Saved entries

=====

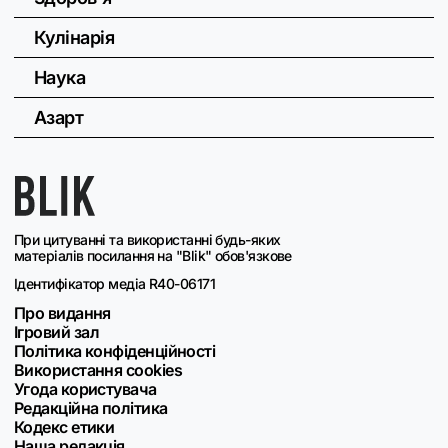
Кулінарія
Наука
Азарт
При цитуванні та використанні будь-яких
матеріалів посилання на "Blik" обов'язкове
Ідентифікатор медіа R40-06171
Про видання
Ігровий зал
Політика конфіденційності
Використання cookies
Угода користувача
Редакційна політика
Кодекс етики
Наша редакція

=====

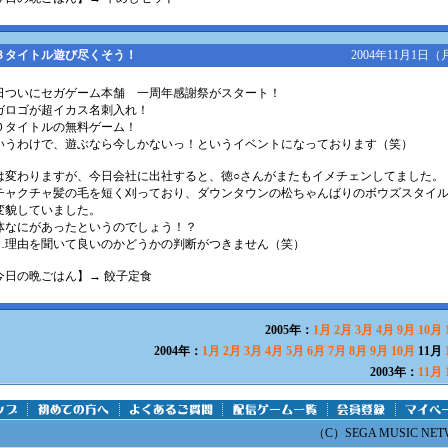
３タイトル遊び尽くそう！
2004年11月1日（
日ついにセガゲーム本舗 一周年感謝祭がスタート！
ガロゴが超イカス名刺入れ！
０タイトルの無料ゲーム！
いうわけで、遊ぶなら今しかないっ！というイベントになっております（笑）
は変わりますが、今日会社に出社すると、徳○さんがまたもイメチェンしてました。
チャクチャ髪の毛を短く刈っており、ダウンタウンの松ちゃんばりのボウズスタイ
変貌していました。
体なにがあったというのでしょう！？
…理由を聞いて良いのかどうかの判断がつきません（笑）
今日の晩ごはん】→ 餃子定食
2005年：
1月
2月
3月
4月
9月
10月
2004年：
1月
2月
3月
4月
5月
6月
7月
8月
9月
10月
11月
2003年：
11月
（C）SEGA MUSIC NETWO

=====

Work instruction:
Looking at the data above, return every line from the one with "Використання cookies" down to the one with "Наша редакція", exactly and inclusively.

Written answer:
Використання cookies
Угода користувача
Редакційна політика
Кодекс етики
Наша редакція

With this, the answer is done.